Immunofluorescent Staining:
Endothelial morphology and cell-cell junctions were analyzed by performing immunofluorescent staining for PECAM-1 and F-actin upon completion of the 78 hour graded flow protocol. The staining protocol consisted of perfusing the platforms with 4% paraformaldehyde and 0.5% triton-X for fixation and permeabilization of the cell membranes, respectively. Next, the platforms were incubated in 5% BSA followed by overnight incubation with antibodies for PECAM-1 (Abcam, ab215911) and Rhodamine Phalloidin (ThermoFisher, R415).
Endothelial Permeability:
Endothelial vessel permeability as a function of paracrine signaling between tumor and vasculature was determined by perfusing the channels with 70 kDa GFP labeled dextran. Four conditions of the 3D in vitro vascularized tumor platforms were tested: TIME cell only platform, and platforms consisting of co-culture of TIME cells with either MDA-MB-231, MDA-IBC3, or SUM149 cells. After completion of the flow protocol for establishing a confluent endothelium, green fluorescent dextran suspended in serum free media (10 μg/ml) was perfused through the platforms with images taken every five minutes. The average fluorescent intensity was measured from the images and used to determine the diffusion permeability coefficient Pa as previously published (Buchanan et al., 2014). Three samples (n=3) were used for each platform condition with the resulting permeability factor expressed as a mean value ±standard deviation. Significance of the data was verified using one-way ANOVA and a 95% confidence criteria.
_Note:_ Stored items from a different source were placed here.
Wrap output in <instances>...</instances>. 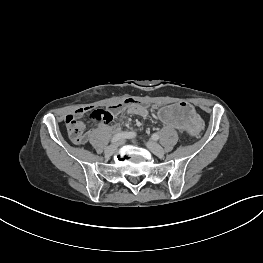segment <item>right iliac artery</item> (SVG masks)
Here are the masks:
<instances>
[{"label":"right iliac artery","instance_id":"82829eb1","mask_svg":"<svg viewBox=\"0 0 263 263\" xmlns=\"http://www.w3.org/2000/svg\"><path fill=\"white\" fill-rule=\"evenodd\" d=\"M136 136L135 132H122L114 135L111 142L116 143L117 141L124 139V138H134Z\"/></svg>","mask_w":263,"mask_h":263}]
</instances>
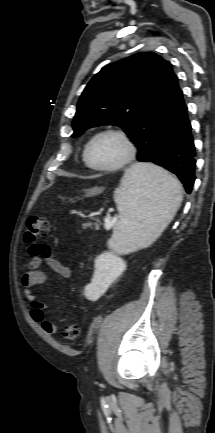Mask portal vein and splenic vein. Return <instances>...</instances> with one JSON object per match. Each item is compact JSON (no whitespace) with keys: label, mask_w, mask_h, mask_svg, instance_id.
<instances>
[{"label":"portal vein and splenic vein","mask_w":215,"mask_h":433,"mask_svg":"<svg viewBox=\"0 0 215 433\" xmlns=\"http://www.w3.org/2000/svg\"><path fill=\"white\" fill-rule=\"evenodd\" d=\"M115 222L116 219H111L110 215L108 214L107 217L105 218V228L106 229L112 228Z\"/></svg>","instance_id":"1"}]
</instances>
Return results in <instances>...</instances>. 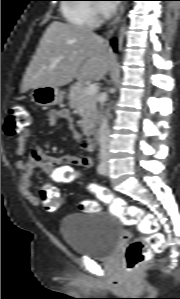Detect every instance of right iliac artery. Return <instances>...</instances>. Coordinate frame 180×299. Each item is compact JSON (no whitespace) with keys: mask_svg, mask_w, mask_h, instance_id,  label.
Wrapping results in <instances>:
<instances>
[{"mask_svg":"<svg viewBox=\"0 0 180 299\" xmlns=\"http://www.w3.org/2000/svg\"><path fill=\"white\" fill-rule=\"evenodd\" d=\"M97 171L100 175H103L105 173V163L103 161L100 162Z\"/></svg>","mask_w":180,"mask_h":299,"instance_id":"obj_1","label":"right iliac artery"}]
</instances>
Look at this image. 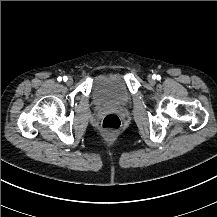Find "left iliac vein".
Returning a JSON list of instances; mask_svg holds the SVG:
<instances>
[{"instance_id": "1", "label": "left iliac vein", "mask_w": 217, "mask_h": 217, "mask_svg": "<svg viewBox=\"0 0 217 217\" xmlns=\"http://www.w3.org/2000/svg\"><path fill=\"white\" fill-rule=\"evenodd\" d=\"M148 81H149V83H150L151 85H154V84H155V79H154L153 76H150V77L148 78Z\"/></svg>"}]
</instances>
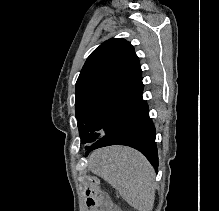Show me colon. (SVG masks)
I'll list each match as a JSON object with an SVG mask.
<instances>
[{"mask_svg":"<svg viewBox=\"0 0 219 211\" xmlns=\"http://www.w3.org/2000/svg\"><path fill=\"white\" fill-rule=\"evenodd\" d=\"M87 206L90 211H96L99 207V203L102 197V192L99 188V180L97 177H88V186L86 188Z\"/></svg>","mask_w":219,"mask_h":211,"instance_id":"5ec220e1","label":"colon"}]
</instances>
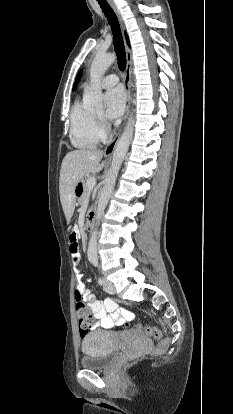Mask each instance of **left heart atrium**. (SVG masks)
I'll use <instances>...</instances> for the list:
<instances>
[{"instance_id": "1", "label": "left heart atrium", "mask_w": 233, "mask_h": 414, "mask_svg": "<svg viewBox=\"0 0 233 414\" xmlns=\"http://www.w3.org/2000/svg\"><path fill=\"white\" fill-rule=\"evenodd\" d=\"M106 117L110 120L119 119L125 109V92L121 87L109 89L104 96Z\"/></svg>"}]
</instances>
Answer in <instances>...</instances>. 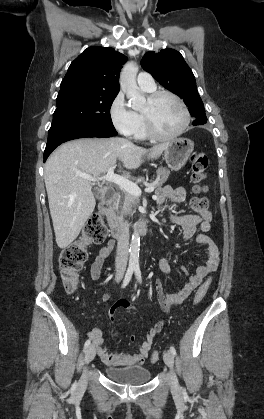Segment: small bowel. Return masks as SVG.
<instances>
[{"instance_id": "obj_1", "label": "small bowel", "mask_w": 264, "mask_h": 419, "mask_svg": "<svg viewBox=\"0 0 264 419\" xmlns=\"http://www.w3.org/2000/svg\"><path fill=\"white\" fill-rule=\"evenodd\" d=\"M187 190L185 187L173 188L171 186H164L159 189L156 194V201L159 204L165 203L170 200L172 203H181L186 199ZM170 220L173 224L178 225L183 230L184 240H189L196 235L197 229L199 233L196 235V242L204 245L206 248L205 263L198 266L193 274H187L188 280L181 287L177 293L165 294L160 280H156L155 287L157 292V299L164 312H169L172 306L181 304L191 292L197 288L203 279L211 272L215 271L219 263V250L212 239L209 237L208 232L211 228L212 214L207 209L199 214L189 215H170ZM115 246V242L110 240L106 245L101 247L95 260L90 268V275L93 280H98L101 276V271L106 258L110 255ZM161 271L165 274L171 272V267L166 259H162L159 263ZM108 294L104 296L108 299ZM129 304L125 300H119L109 310V317L114 320L116 313L121 308H128ZM164 326L163 321H159L154 327L150 328L138 348L136 354H118L111 353L104 346V339L102 330L98 327L93 328L89 332V337L93 342V346L97 351L98 356L102 362L110 367H126V366H140L144 364L148 358L155 336L162 330ZM118 335L117 331H114ZM129 341H134V336L129 337Z\"/></svg>"}]
</instances>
Enzyme-Linked Immunosorbent Assay:
Expression of VEGF was measured using enzyme-linked immunosorbent assays (ELISA) at two points: upon completion of the graded flow protocol (72 hours) for establishing a confluent endothelium and after exposure to WSS of 1 dyn/cm2 (78 hours). 1 ml samples of perfusion media were collected from the flow outlet and ELISA was performed as per manufacturer's protocol (R&D Systems, DVE00).
Scanning Electron Microscopy:
Scanning electron microscopy (SEM) was performed to determine collagen matrix porosity and observe endothelial adhesion to the collagen matrix. After exposure to 78 hour flow protocol, the platforms were fixed in an aldehyde mixture overnight at room temperature followed by fixation with osmium on ice for 4 hours. Post fixation, the platforms were dehydrated in an ascending series of ethanol solutions (50-70-95%) and then critical point dried by CO2. After drying, platforms were coated with a thin layer of platinum-palladium and high-resolution SEM imaging was performed with Zeiss Supra40 SEM-Electron Microscope.
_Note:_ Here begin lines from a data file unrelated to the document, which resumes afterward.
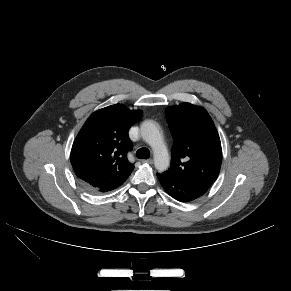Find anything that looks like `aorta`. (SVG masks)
<instances>
[{"label":"aorta","instance_id":"obj_1","mask_svg":"<svg viewBox=\"0 0 291 291\" xmlns=\"http://www.w3.org/2000/svg\"><path fill=\"white\" fill-rule=\"evenodd\" d=\"M142 138L151 146L154 154V165L159 172H164L170 164V157L163 137L157 125L146 120L141 124Z\"/></svg>","mask_w":291,"mask_h":291}]
</instances>
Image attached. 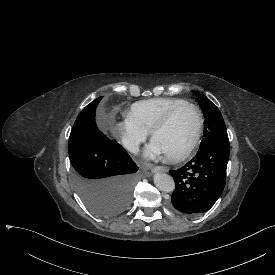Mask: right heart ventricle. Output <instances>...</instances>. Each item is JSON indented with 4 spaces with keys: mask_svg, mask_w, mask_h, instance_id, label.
<instances>
[{
    "mask_svg": "<svg viewBox=\"0 0 275 275\" xmlns=\"http://www.w3.org/2000/svg\"><path fill=\"white\" fill-rule=\"evenodd\" d=\"M179 98L160 97L134 103L127 117L149 133L174 106L185 103Z\"/></svg>",
    "mask_w": 275,
    "mask_h": 275,
    "instance_id": "right-heart-ventricle-1",
    "label": "right heart ventricle"
}]
</instances>
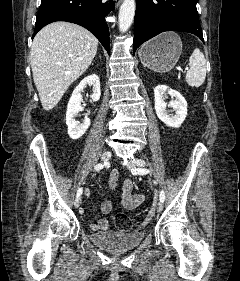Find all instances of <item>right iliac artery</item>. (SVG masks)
Masks as SVG:
<instances>
[{"instance_id":"right-iliac-artery-1","label":"right iliac artery","mask_w":240,"mask_h":281,"mask_svg":"<svg viewBox=\"0 0 240 281\" xmlns=\"http://www.w3.org/2000/svg\"><path fill=\"white\" fill-rule=\"evenodd\" d=\"M103 167H104V164L99 163V164L95 165L94 169L97 170V171H99V170H101ZM82 192H83V188L81 187V188H79L78 191H77V194H76L77 197L81 196Z\"/></svg>"}]
</instances>
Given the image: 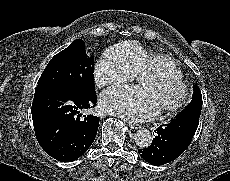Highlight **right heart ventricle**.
Returning <instances> with one entry per match:
<instances>
[{"mask_svg":"<svg viewBox=\"0 0 230 181\" xmlns=\"http://www.w3.org/2000/svg\"><path fill=\"white\" fill-rule=\"evenodd\" d=\"M109 59L127 74L142 75L151 71H165L181 78V71L168 56L151 53L139 42L120 44L109 51Z\"/></svg>","mask_w":230,"mask_h":181,"instance_id":"obj_1","label":"right heart ventricle"}]
</instances>
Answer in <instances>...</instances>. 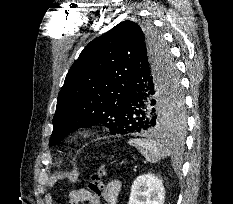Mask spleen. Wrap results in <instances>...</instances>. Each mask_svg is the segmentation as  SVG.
I'll use <instances>...</instances> for the list:
<instances>
[{
	"mask_svg": "<svg viewBox=\"0 0 233 204\" xmlns=\"http://www.w3.org/2000/svg\"><path fill=\"white\" fill-rule=\"evenodd\" d=\"M129 145L137 148L150 163H156L170 155H176L175 147L164 145L154 139H130Z\"/></svg>",
	"mask_w": 233,
	"mask_h": 204,
	"instance_id": "1",
	"label": "spleen"
}]
</instances>
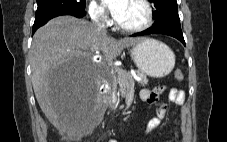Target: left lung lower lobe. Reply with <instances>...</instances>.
<instances>
[{
  "label": "left lung lower lobe",
  "mask_w": 227,
  "mask_h": 142,
  "mask_svg": "<svg viewBox=\"0 0 227 142\" xmlns=\"http://www.w3.org/2000/svg\"><path fill=\"white\" fill-rule=\"evenodd\" d=\"M149 34L169 35V36H172V37L178 39L185 45L181 27H175L172 25H153L152 27H150L142 32L136 33L132 36L149 35Z\"/></svg>",
  "instance_id": "left-lung-lower-lobe-1"
}]
</instances>
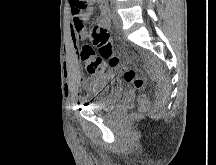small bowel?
I'll use <instances>...</instances> for the list:
<instances>
[{"instance_id":"c3829d8e","label":"small bowel","mask_w":216,"mask_h":165,"mask_svg":"<svg viewBox=\"0 0 216 165\" xmlns=\"http://www.w3.org/2000/svg\"><path fill=\"white\" fill-rule=\"evenodd\" d=\"M86 5H75V9L72 7V22L70 24V40L71 44L78 55V59L80 57L78 42L80 40H84L88 37V34L85 30V23L90 20L91 13L93 10V6L98 4L100 6L101 14L97 19V24L101 26H109V11L106 5V0H85ZM87 73L90 76H95L98 73L89 72L86 69Z\"/></svg>"}]
</instances>
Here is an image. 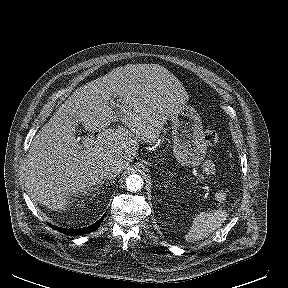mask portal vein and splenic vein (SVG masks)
Segmentation results:
<instances>
[{
  "label": "portal vein and splenic vein",
  "instance_id": "18ae733b",
  "mask_svg": "<svg viewBox=\"0 0 288 288\" xmlns=\"http://www.w3.org/2000/svg\"><path fill=\"white\" fill-rule=\"evenodd\" d=\"M204 171L207 172V169H204ZM197 176L200 178L202 184L206 185L204 175L201 173H197Z\"/></svg>",
  "mask_w": 288,
  "mask_h": 288
}]
</instances>
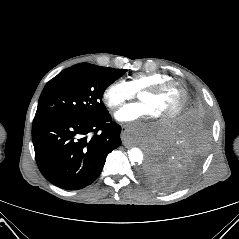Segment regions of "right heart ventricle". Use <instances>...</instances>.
Here are the masks:
<instances>
[{
  "label": "right heart ventricle",
  "instance_id": "right-heart-ventricle-1",
  "mask_svg": "<svg viewBox=\"0 0 239 239\" xmlns=\"http://www.w3.org/2000/svg\"><path fill=\"white\" fill-rule=\"evenodd\" d=\"M168 80H171V77L169 75L159 72H153L135 74L131 76L126 82L134 93H139L147 87Z\"/></svg>",
  "mask_w": 239,
  "mask_h": 239
}]
</instances>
A novel multi tissue-on-a-chip platform was developed to simulate interactions between healthy/tumorigenic liver and breast tumor microenvironments for drug/nanoparticle development and the dynamic transport of fluorescent nanoparticles was assessed in each compartment. The multi tissue-on-a-chip platform consisting of a vascularized breast tumor and healthy liver microenvironments was developed based upon the vascularized platforms described above. To mimic these microenvironments, cell lines of MDA-MB-231 for breast cancer, C3Asub28 for liver cancer, and THLE-3 for healthy liver were used. Microenvironments were fabricated from type I collagen concentrations of 7 mg/ml and 4 mg/ml for tumor and liver respectively to replicate the growth characteristics and compression moduli of these tissues. Fully functional endothelialized vessels within the tumor and liver microenvironments were formed using a graded flow preconditioning protocol. Wall shear stresses of 4 dyn/cm2 (healthy) and 1 dyn/cm2 (tumor) were employed within each vessel to mimic physiological conditions.
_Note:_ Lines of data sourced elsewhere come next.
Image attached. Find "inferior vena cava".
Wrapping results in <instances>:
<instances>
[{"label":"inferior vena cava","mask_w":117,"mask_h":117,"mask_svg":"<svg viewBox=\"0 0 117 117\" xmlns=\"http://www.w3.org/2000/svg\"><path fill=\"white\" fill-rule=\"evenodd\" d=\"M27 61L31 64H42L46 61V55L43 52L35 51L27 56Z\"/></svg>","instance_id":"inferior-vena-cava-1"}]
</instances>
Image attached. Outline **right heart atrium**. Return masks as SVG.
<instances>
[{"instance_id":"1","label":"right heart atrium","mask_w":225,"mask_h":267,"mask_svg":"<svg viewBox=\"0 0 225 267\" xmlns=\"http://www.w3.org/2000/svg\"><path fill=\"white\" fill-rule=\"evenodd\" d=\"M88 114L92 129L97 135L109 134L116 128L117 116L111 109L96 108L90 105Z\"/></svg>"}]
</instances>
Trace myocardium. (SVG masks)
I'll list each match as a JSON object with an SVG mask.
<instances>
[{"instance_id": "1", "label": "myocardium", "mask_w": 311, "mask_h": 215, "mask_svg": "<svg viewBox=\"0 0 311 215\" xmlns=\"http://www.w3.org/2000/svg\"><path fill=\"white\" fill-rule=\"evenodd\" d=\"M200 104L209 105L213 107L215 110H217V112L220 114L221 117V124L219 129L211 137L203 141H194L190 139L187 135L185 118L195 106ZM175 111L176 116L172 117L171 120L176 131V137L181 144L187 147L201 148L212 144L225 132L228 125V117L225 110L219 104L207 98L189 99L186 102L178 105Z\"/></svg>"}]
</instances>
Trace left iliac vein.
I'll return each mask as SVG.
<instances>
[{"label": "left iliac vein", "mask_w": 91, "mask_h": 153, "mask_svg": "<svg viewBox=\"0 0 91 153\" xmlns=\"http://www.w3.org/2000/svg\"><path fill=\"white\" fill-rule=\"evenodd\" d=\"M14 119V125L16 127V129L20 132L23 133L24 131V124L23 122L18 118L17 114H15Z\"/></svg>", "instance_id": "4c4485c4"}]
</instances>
To prove feasibility of microenvironments, cell viability was measured for 3 days and native cell morphology was confirmed with SEM imaging and F-actin/DAPI staining. The fidelity of liver cells cultured in the microenvironment was demonstrated by detecting albumin expression and release in response to physiological shear stress. Dextran particles with sizes of 3 kDa and 70 kDa were per-fused in the platform to replicate the hydrodynamic diameters of chemotherapy drugs and drugs conjugated with nanoparticles. The effect of different co-culture conditions on vessel permeability, ECM/vessel porosity and accumulation of nanoparticles were quantified using intensity profiles in response to different interactions between breast tumor and liver microenvironments to simulate the conditions of drugs being metabolized (liver to breast tumor) and non-metabolized (breast tumor to liver). Ultimately, the physiological multi tissue-on-a-chip platforms developed in this study enabled quantification of drug transport and distribution behavior spatially and temporarily.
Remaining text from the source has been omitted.